I would say Sativas or Sativa dominate hybrids are your best bet.


----------



## Hackerman (Mar 22, 2016)

bud88 said:


> So possibly your mindset and company has a lot to do with the giggles....



Yeah, I can agree with that one. I used to giggle all the time before I was married. Even on crumby brick weed and home grown.

Then, the giant red headed, fire breathing dragon stole my soul, shattered my dreams and crushed my heart and I notice I don't giggle all that much any more. 

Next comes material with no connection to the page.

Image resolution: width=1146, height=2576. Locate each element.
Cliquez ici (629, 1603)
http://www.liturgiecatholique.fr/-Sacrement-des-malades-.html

Maybe I'll try some of that LA Confidential. 

LOL


----------



## Hushpuppy (Mar 22, 2016)

Hillary Clinton smoked with you?:huh:


----------



## WeedHopper (Mar 22, 2016)

:smoke1:


----------



## Hackerman (Mar 23, 2016)

Hushpuppy said:


> Hillary Clinton smoked with you?:huh:



Never smoked with Hillary but I did meet her well over a dozen times when Bill was in office. Even sat at a table with her at a luncheon once or twice. She wasn't really into politics than but you could tell that she was gearing up for it. I have been smoking pot for almost half a century and after that long you can come to tell who is a fellow smoker and who is not. And, I'll bet you a million dollars to a penny that Hillary was a pot smoker when she was the age.

Hillary is actually a very very very intelligent person (from what little I could tell). However, I don't think she would make a good pres because she has a temper. You could see it rise every time you would say something she didn't agree with. I guess most people are like that but I don't like closed-minded people so that was a turn-off for me.

I'll bet Hillary was a giggler when she got high. LOL


----------



## Hushpuppy (Mar 23, 2016)

Lol, I bet she was a big ole fatty smoker  the bad thing though with most of these lawyers turned politicians (on both sides) is they think they know everything and most of them don't know ****. I find it so frustrating that there is no middle ground in this country anymore. I am a staunch moderate. I believe in freedom of religion and freedom of choice at the same time.:rant: But enough of that crap.:smoke1:


----------



## The3rdman (Aug 6, 2018)

I got some Bruce Banner and Laughing Buddha for my next grow hoping these would bring on the laughter. 

Anyone know if either of these strains will work for that purpose?


----------



## Locked (Aug 6, 2018)

I find it's usually hybrid strains that produce the laughter or Sativa leaning ones. The Indica leaning ones work better for sleep and pain in my opinion.


----------